Вот только как убежать? Лука и стрел ему так и не дали, и на охоту русичи-пленники ездят безоружными, в то время как Буртас и его товарищи не расстаются с саблями, а из луков стреляют столь метко, что не раз, когда в бегущего зайца вонзалась стрела, выпущенная из седла на скаку, у князя Игоря неизвестно почему чесалось между лопатками. Да и не уйти от них на охоте: у самого князя конь, положим, совсем неплохой, а конюшему и сыну Рагуила дают сущих кляч, они то и дело отстают. К тому же и кормят прочих пленников впроголодь, объедками, только и отъедаются, что у него в юрте за ужином. Он знает, в какую сторону уводят его приближённых, но не знает, как их там держат, и ночью едва ли бы нашёл это место. После обеда, когда почивает князь по отеческому обычаю, его усердно стерегут нукеры с оружием, по очереди. Для них и юрта напротив княжей юрты поставлена. Бежать ночью? Однако всю ночь до утра у выхода из его вежи горит костёр, и нукеры там в доспехах: один сторожит, а прочие у костра дремлют. Только и осталось, что надеяться на счастливый случай…

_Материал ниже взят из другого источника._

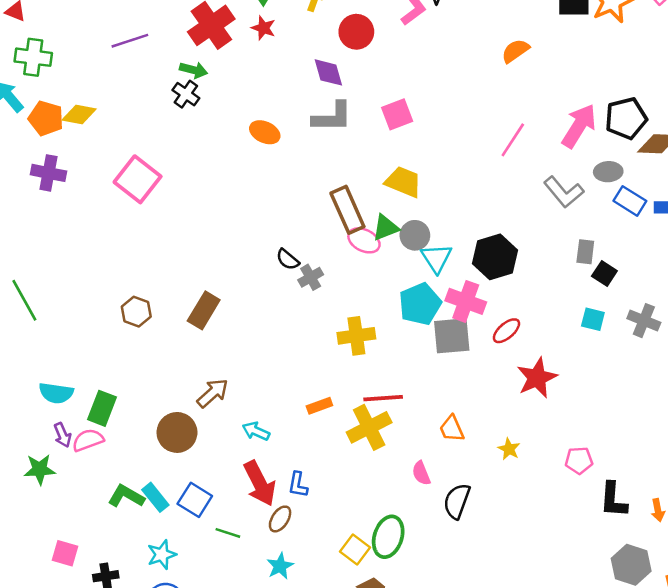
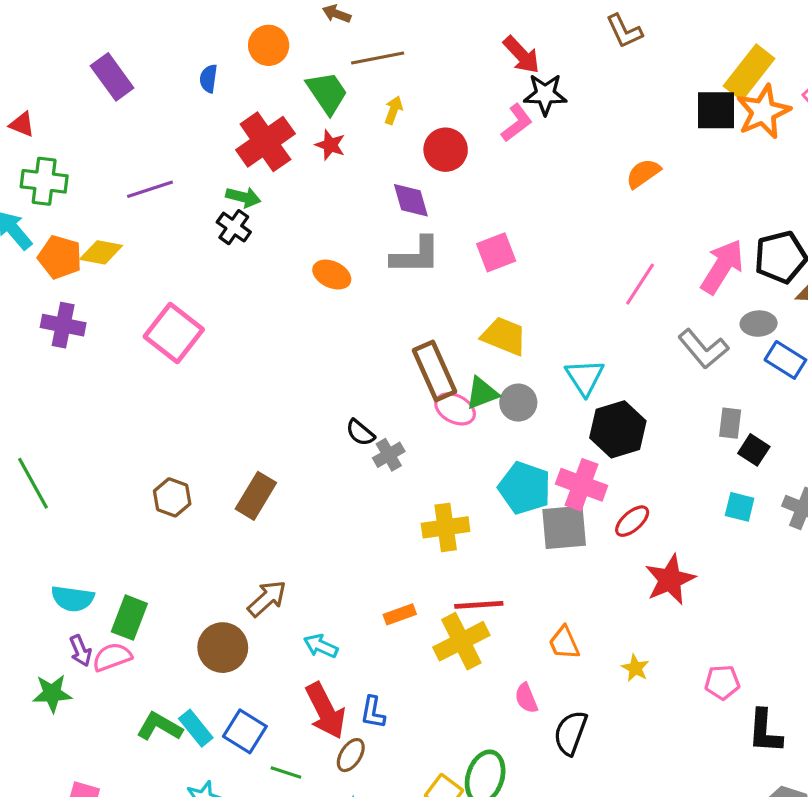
purple line: (130, 41) -> (150, 189), moved
cyan triangle: (436, 258) -> (585, 377), moved
cyan pentagon: (420, 304) -> (525, 488), turned -30

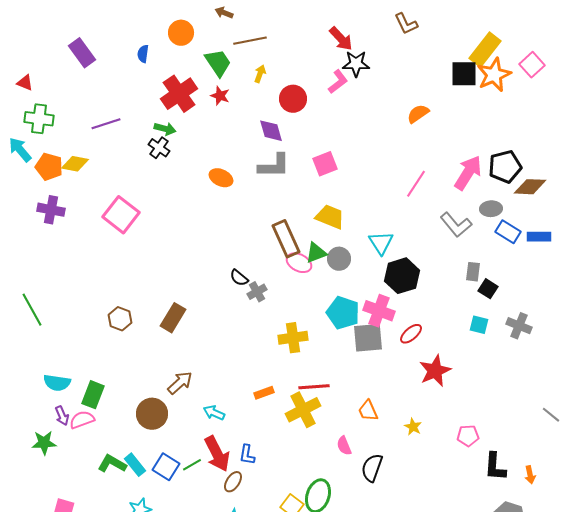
green line: (286, 772) -> (192, 465), moved, turned -48

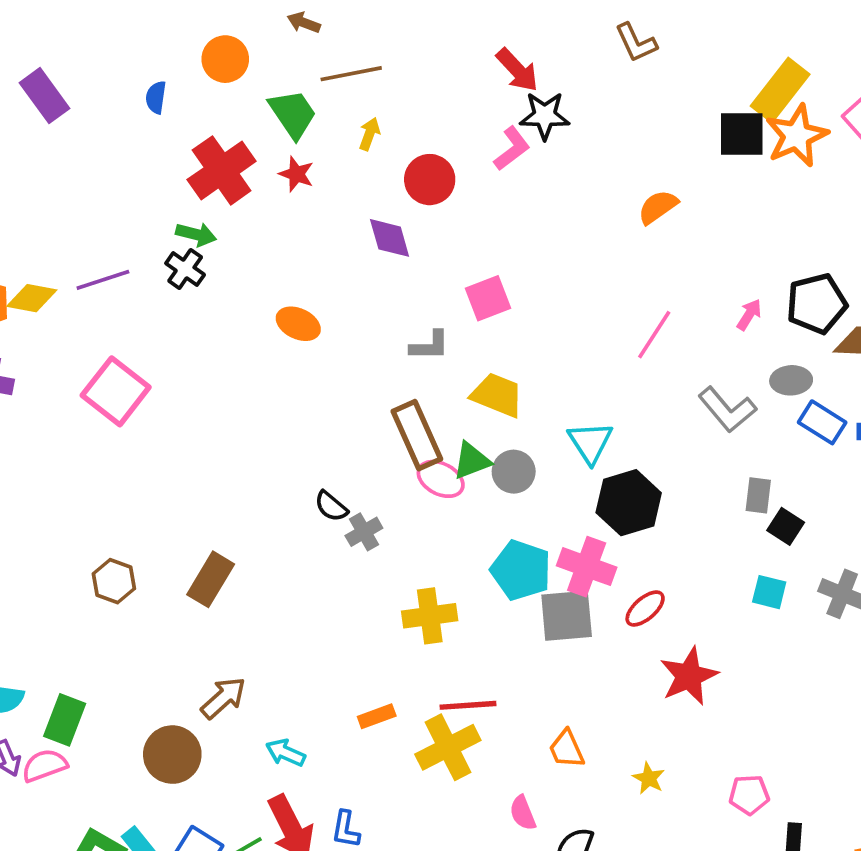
purple line: (106, 124) -> (103, 280), moved
gray L-shape: (274, 166) -> (430, 346), moved, size x0.7
pink arrow: (468, 173) -> (749, 315), size x0.5

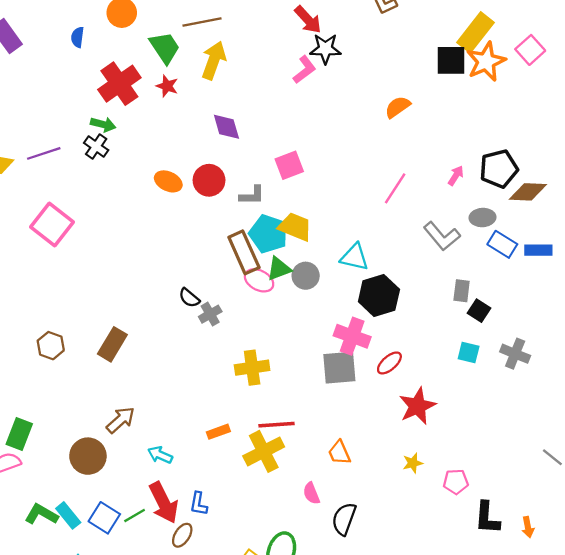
yellow arrow: (369, 134) -> (214, 60), size x1.8
red circle: (430, 180) -> (209, 180), moved
cyan triangle: (590, 442) -> (354, 257), turned -44
cyan pentagon: (521, 570) -> (268, 234), moved
yellow star: (649, 778) -> (413, 463), moved, turned 30

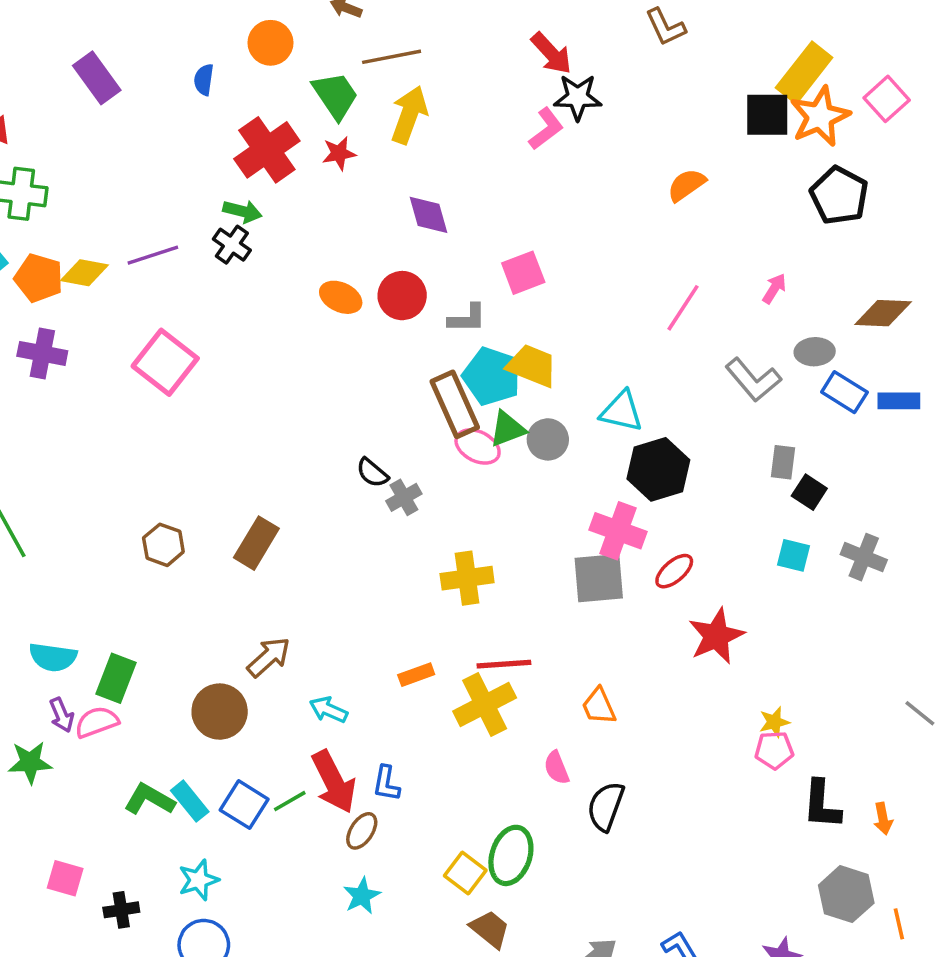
red star: (167, 86) -> (339, 153), turned -30
black pentagon: (499, 169) -> (839, 195), moved, turned -30
yellow star: (413, 463) -> (774, 722), moved

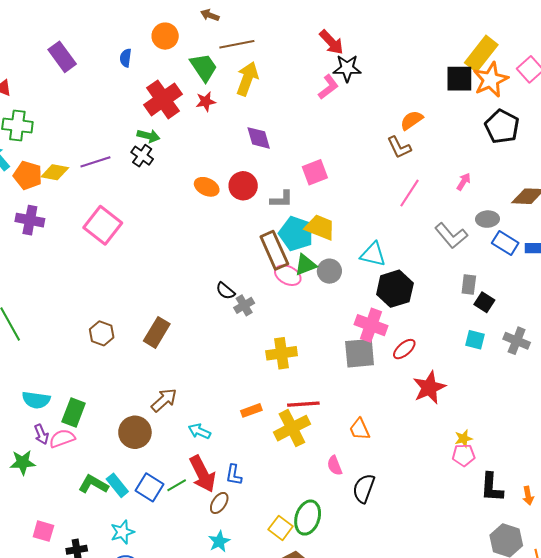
brown L-shape: (665, 27) -> (399, 147), moved

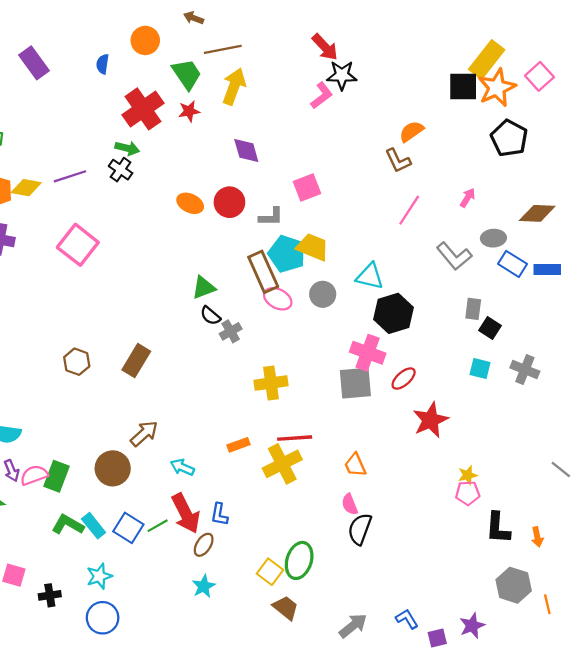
green triangle: (305, 265) -> (204, 288), moved
green rectangle: (74, 412) -> (56, 476), moved
pink semicircle: (335, 466) -> (350, 504), moved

Случай такой представился, однако вовсе не тот, на который Игорь смутно надеялся. Как-то раз вечером, когда несколько осоловевший от вина Игорь поглядывал уже на полог юрты, поджидая появления Бюльнар (привязчива, как муха, и стыда во лбу нет), Лавор нецеремонно вытолкал конюшего и сына тысяцкого, а затем плотно, как в годину бури, завязал полог. Поклонился:
– Бюльнар сегодня не будет, княже.
– Придёт та… как её? – щёлкнул пальцами князь.
– Не будет девок.
– Ты вместо них? – не удержался Игорь Святославович.

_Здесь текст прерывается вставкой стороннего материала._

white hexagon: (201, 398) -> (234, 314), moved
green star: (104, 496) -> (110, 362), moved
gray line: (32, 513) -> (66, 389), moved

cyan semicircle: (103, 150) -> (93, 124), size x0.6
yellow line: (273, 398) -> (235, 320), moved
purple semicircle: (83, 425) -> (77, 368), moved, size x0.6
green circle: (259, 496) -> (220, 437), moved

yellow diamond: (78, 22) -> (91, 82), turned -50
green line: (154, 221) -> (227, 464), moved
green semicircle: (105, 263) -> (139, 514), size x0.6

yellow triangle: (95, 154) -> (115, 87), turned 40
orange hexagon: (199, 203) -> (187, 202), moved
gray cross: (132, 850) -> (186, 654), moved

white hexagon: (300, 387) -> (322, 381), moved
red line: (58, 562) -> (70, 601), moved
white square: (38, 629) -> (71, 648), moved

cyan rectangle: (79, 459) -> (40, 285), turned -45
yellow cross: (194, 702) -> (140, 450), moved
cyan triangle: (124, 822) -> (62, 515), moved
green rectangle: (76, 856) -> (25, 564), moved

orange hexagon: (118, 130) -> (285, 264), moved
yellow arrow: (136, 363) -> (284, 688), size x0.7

Лавор не улыбнулся. Он вообще казался князю Игорю чересчур каким-то правильным, коли не сказать занудным. Вот и сейчас поднял ко князю очагом освещенное плоское жёлтое лицо и принялся объяснять:
– Я христианин, как и ты, княже, а мужеложство у православных есть смертный грех. Я же, во-первых…

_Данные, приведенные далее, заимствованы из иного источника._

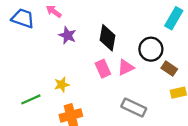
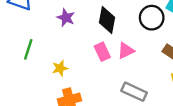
black circle: (151, 49) -> (152, 18), moved
green line: (31, 99) -> (28, 49), moved, turned -48

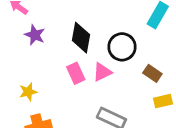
black circle: (152, 18) -> (122, 47), moved

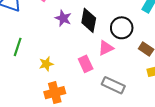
purple star: (35, 35) -> (63, 18), moved
pink rectangle: (76, 73) -> (86, 64), moved

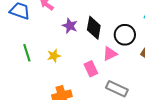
green line: (18, 47) -> (27, 53), turned -36
yellow star: (46, 64) -> (54, 56), moved

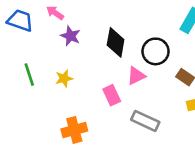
purple star: (70, 26) -> (70, 36), moved

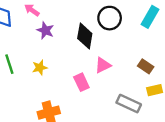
black circle: (156, 51) -> (110, 18), moved
gray rectangle: (145, 121) -> (129, 104), moved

– Да будет тебе, чудак! Пошутил ведь я.
– Тогда это первая твоя шутка за три дня, княже. Опять задумался о побеге?
– Йок, йок! – подражая Буртасу, возразил князь.
– Очень тебя прошу, – невозмутимо заявил Лавор, – говори только по-русски. В строже сегодня нукеры, кои русской речи не разумеют. Я помогу тебе бежать, княже, если решишься на побег. Мне легко подготовить коней, запас еды и оружие. Тебе же надо будет только решиться.
– Решиться я, почитай, что уже решился, – прищурился Игорь. – Да только вот не пойму, с чего бы тебе, толмач, заботиться о моем побеге? Какая тебе с него корысть?
Моложавое лицо Лавора оживилось, что бывало нечасто.
– Уж не знаю, держишь ли ты в своей памяти, княже, что я тебе некогда поведал. А поведал я тебе, княже, что мать моя была русской, и что с юных лет служил я в толмачах великому князю киевскому Изяславу Мстиславичу. А ушёл я от него, когда увёл он дружину на Волынь…
– Помню!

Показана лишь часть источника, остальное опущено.